▸ **AIM OF THE TASK**:
Gather each line of the entries below that includes "ФЛОТ".

▸ **PROVIDED RECORDS**:
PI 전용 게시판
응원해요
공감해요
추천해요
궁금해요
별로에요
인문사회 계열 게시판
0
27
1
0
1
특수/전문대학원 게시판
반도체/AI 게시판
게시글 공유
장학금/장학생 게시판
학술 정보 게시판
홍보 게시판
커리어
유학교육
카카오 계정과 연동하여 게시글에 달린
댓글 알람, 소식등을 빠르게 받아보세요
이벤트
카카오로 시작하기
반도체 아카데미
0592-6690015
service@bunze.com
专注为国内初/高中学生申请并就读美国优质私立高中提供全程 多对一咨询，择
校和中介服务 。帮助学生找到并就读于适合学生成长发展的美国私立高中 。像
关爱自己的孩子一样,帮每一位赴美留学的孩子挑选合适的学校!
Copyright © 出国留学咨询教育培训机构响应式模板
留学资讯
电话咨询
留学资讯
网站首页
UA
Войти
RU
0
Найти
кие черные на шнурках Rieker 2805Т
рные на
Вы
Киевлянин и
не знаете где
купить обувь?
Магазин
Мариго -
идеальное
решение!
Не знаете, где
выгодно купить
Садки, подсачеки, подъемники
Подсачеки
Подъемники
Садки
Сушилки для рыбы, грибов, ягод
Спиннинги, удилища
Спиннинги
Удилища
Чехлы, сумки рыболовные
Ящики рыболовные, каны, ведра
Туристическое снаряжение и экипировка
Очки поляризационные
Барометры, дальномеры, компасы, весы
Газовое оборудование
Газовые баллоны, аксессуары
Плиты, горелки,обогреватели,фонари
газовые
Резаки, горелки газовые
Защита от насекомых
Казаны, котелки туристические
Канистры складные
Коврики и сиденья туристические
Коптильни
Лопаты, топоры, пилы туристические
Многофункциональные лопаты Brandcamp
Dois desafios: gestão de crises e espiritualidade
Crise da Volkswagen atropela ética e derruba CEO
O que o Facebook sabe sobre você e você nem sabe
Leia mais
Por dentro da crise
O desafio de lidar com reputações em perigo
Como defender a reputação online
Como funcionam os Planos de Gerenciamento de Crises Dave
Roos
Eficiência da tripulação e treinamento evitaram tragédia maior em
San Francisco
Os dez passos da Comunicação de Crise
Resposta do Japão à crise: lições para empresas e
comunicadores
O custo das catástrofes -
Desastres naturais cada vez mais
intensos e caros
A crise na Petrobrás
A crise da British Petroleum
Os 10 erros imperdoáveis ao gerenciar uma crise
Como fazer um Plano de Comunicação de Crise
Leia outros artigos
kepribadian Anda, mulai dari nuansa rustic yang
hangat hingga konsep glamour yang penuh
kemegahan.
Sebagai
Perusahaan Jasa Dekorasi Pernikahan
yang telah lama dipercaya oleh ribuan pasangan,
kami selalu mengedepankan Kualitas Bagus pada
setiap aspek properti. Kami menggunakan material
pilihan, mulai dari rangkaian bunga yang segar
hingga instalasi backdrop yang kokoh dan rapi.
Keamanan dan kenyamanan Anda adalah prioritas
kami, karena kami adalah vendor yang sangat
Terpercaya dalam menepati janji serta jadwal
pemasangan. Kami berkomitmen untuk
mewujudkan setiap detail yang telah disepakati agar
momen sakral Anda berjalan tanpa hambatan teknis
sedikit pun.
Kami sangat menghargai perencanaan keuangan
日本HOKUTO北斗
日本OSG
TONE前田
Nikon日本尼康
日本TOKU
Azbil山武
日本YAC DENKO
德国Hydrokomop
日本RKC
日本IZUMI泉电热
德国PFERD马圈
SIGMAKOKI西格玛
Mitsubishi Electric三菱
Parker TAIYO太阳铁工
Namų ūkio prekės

--

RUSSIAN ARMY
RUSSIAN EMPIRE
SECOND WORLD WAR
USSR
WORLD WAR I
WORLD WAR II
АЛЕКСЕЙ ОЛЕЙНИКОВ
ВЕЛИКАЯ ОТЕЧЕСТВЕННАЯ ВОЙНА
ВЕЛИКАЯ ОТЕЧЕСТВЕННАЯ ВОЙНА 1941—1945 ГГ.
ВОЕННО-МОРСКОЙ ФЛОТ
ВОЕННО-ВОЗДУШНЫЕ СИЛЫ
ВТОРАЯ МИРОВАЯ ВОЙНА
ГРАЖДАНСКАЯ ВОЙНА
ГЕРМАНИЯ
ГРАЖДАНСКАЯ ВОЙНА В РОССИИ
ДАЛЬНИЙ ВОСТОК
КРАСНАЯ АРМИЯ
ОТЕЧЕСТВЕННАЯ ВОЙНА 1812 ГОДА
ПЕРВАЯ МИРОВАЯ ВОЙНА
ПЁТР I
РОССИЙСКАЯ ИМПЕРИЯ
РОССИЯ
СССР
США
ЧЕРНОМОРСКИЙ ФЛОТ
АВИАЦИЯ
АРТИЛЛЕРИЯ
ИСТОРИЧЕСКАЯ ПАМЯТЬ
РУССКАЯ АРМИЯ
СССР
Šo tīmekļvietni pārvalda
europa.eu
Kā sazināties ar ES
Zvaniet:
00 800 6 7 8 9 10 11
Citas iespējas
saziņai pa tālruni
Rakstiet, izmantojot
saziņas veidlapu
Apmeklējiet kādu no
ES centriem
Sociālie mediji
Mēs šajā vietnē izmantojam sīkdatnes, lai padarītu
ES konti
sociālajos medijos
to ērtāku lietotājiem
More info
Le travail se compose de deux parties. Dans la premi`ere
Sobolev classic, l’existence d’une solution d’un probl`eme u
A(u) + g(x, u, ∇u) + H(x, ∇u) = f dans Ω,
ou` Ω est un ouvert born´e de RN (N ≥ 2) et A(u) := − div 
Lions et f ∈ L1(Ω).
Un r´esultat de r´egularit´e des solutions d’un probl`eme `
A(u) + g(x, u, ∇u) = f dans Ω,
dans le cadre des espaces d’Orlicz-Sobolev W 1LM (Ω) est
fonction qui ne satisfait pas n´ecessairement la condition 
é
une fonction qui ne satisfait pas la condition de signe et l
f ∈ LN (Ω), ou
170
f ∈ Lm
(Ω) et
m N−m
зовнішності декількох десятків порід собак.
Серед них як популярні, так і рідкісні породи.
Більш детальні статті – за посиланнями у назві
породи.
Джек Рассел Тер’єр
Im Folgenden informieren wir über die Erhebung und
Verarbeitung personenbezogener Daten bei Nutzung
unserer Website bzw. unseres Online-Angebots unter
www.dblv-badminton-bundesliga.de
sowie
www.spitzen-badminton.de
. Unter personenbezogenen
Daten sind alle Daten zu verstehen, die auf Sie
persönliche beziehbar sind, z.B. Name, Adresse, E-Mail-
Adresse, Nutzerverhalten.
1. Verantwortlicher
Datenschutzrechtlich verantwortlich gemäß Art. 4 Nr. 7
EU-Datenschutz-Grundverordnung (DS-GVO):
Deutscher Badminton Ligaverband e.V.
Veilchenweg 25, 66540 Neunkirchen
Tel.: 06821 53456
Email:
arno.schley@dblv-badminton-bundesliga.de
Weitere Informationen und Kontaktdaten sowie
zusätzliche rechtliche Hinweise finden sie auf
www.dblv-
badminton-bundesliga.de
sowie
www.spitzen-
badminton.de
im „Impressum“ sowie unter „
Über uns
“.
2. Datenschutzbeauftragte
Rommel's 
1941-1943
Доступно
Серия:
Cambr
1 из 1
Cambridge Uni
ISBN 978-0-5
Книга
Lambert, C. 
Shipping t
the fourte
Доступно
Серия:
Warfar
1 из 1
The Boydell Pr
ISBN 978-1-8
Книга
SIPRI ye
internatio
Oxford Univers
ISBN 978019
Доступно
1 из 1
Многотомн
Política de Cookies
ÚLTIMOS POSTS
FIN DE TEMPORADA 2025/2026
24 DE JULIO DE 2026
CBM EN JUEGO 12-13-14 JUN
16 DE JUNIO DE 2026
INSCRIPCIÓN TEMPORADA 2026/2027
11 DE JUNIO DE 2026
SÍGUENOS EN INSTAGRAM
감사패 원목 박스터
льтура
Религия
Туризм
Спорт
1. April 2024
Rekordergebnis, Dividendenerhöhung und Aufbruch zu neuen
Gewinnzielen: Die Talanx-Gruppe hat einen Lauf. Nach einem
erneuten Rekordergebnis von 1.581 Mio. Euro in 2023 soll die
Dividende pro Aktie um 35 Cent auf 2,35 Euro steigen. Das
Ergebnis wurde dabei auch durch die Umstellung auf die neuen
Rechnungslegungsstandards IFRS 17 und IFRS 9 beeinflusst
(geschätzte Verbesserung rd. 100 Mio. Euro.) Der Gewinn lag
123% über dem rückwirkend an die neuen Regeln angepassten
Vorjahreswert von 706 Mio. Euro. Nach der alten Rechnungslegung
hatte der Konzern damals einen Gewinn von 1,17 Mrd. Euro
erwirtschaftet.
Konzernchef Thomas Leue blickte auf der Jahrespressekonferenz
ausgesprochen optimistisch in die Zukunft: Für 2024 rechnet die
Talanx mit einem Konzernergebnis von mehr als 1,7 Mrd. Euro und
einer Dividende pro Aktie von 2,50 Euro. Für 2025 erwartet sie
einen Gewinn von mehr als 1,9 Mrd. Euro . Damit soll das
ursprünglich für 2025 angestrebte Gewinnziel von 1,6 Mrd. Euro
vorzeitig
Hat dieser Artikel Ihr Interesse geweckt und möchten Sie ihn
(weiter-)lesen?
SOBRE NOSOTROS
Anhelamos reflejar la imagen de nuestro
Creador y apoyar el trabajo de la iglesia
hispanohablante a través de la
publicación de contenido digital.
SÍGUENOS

▸ **EXERCISE RESPONSE**:
ВОЕННО-МОРСКОЙ ФЛОТ
ЧЕРНОМОРСКИЙ ФЛОТ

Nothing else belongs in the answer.